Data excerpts
○ ○ ○

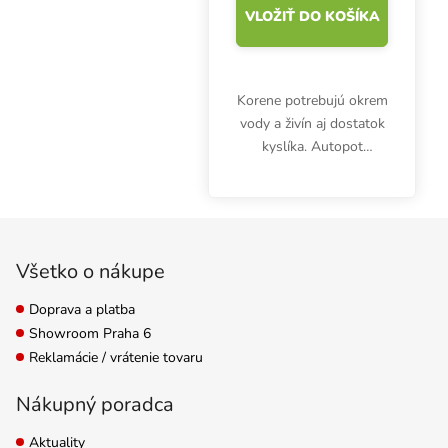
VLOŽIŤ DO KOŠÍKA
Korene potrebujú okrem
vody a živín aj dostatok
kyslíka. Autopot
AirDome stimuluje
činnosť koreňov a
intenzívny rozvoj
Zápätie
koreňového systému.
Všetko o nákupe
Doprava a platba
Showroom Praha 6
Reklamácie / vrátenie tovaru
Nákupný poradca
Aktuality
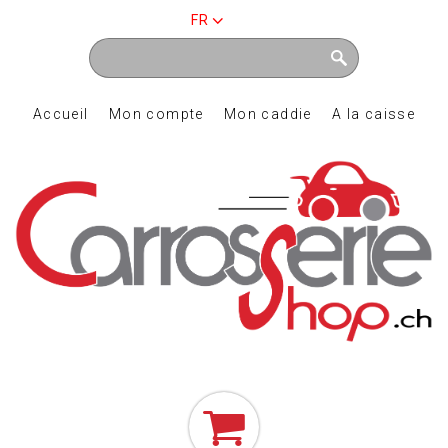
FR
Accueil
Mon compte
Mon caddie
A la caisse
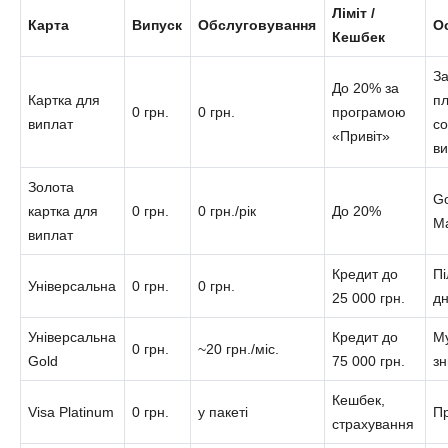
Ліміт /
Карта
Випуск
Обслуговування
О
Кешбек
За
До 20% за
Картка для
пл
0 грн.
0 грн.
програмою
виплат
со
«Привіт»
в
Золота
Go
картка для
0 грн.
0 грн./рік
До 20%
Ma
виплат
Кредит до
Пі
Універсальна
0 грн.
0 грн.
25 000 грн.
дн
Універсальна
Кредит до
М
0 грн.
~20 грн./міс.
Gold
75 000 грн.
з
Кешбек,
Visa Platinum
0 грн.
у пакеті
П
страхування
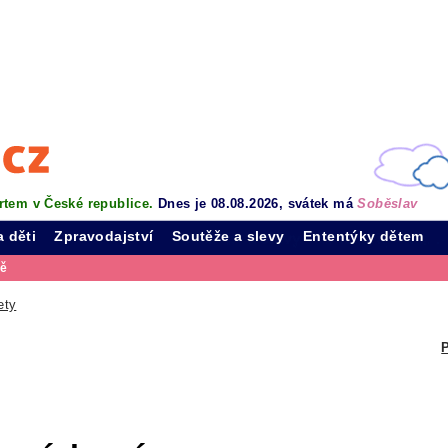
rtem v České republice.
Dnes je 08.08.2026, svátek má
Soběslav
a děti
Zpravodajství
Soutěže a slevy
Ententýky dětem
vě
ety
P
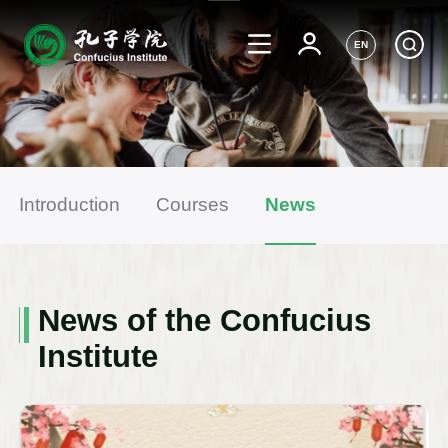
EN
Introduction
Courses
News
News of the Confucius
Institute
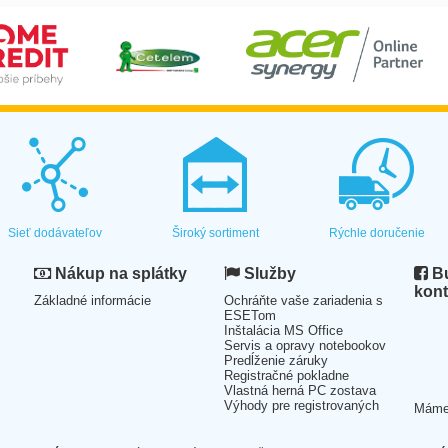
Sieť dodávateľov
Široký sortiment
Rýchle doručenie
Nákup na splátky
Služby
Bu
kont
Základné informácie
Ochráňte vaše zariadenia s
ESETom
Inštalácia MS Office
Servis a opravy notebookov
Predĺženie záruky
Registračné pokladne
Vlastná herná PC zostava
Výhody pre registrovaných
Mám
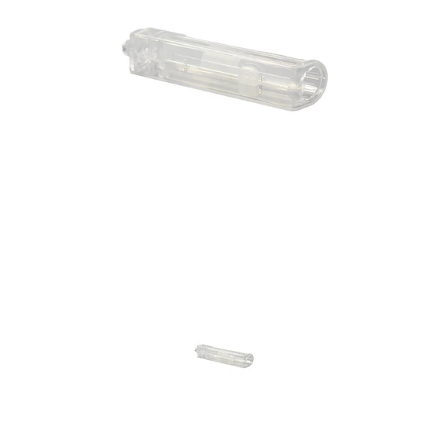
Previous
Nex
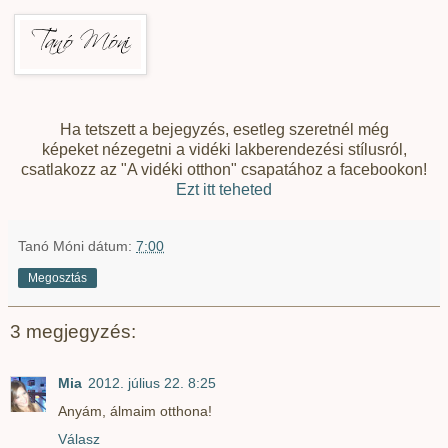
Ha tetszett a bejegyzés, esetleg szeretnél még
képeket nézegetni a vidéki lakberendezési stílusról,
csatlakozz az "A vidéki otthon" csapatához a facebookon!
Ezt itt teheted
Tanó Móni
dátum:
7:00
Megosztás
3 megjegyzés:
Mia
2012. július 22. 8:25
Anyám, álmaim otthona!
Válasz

○ ○ ○

:: What is being asked ::
All entries above are to be set down word for word, and the pictures are to be left out.

:: Solution to this exercise ::
VLOŽIŤ DO KOŠÍKA
Korene potrebujú okrem
vody a živín aj dostatok
kyslíka. Autopot
AirDome stimuluje
činnosť koreňov a
intenzívny rozvoj
Zápätie
koreňového systému.
Všetko o nákupe
Doprava a platba
Showroom Praha 6
Reklamácie / vrátenie tovaru
Nákupný poradca
Aktuality
FR
Accueil
Mon compte
Mon caddie
A la caisse
Ліміт /
Карта
Випуск
Обслуговування
О
Кешбек
За
До 20% за
Картка для
пл
0 грн.
0 грн.
програмою
виплат
со
«Привіт»
в
Золота
Go
картка для
0 грн.
0 грн./рік
До 20%
Ma
виплат
Кредит до
Пі
Універсальна
0 грн.
0 грн.
25 000 грн.
дн
Універсальна
Кредит до
М
0 грн.
~20 грн./міс.
Gold
75 000 грн.
з
Кешбек,
Visa Platinum
0 грн.
у пакеті
П
страхування
rtem v České republice.
Dnes je 08.08.2026, svátek má
Soběslav
a děti
Zpravodajství
Soutěže a slevy
Ententýky dětem
vě
ety
P
EN
Introduction
Courses
News
News of the Confucius
Institute
Sieť dodávateľov
Široký sortiment
Rýchle doručenie
Nákup na splátky
Služby
Bu
kont
Základné informácie
Ochráňte vaše zariadenia s
ESETom
Inštalácia MS Office
Servis a opravy notebookov
Predĺženie záruky
Registračné pokladne
Vlastná herná PC zostava
Výhody pre registrovaných
Mám
Previous
Nex
Ha tetszett a bejegyzés, esetleg szeretnél még
képeket nézegetni a vidéki lakberendezési stílusról,
csatlakozz az "A vidéki otthon" csapatához a facebookon!
Ezt itt teheted
Tanó Móni
dátum:
7:00
Megosztás
3 megjegyzés:
Mia
2012. július 22. 8:25
Anyám, álmaim otthona!
Válasz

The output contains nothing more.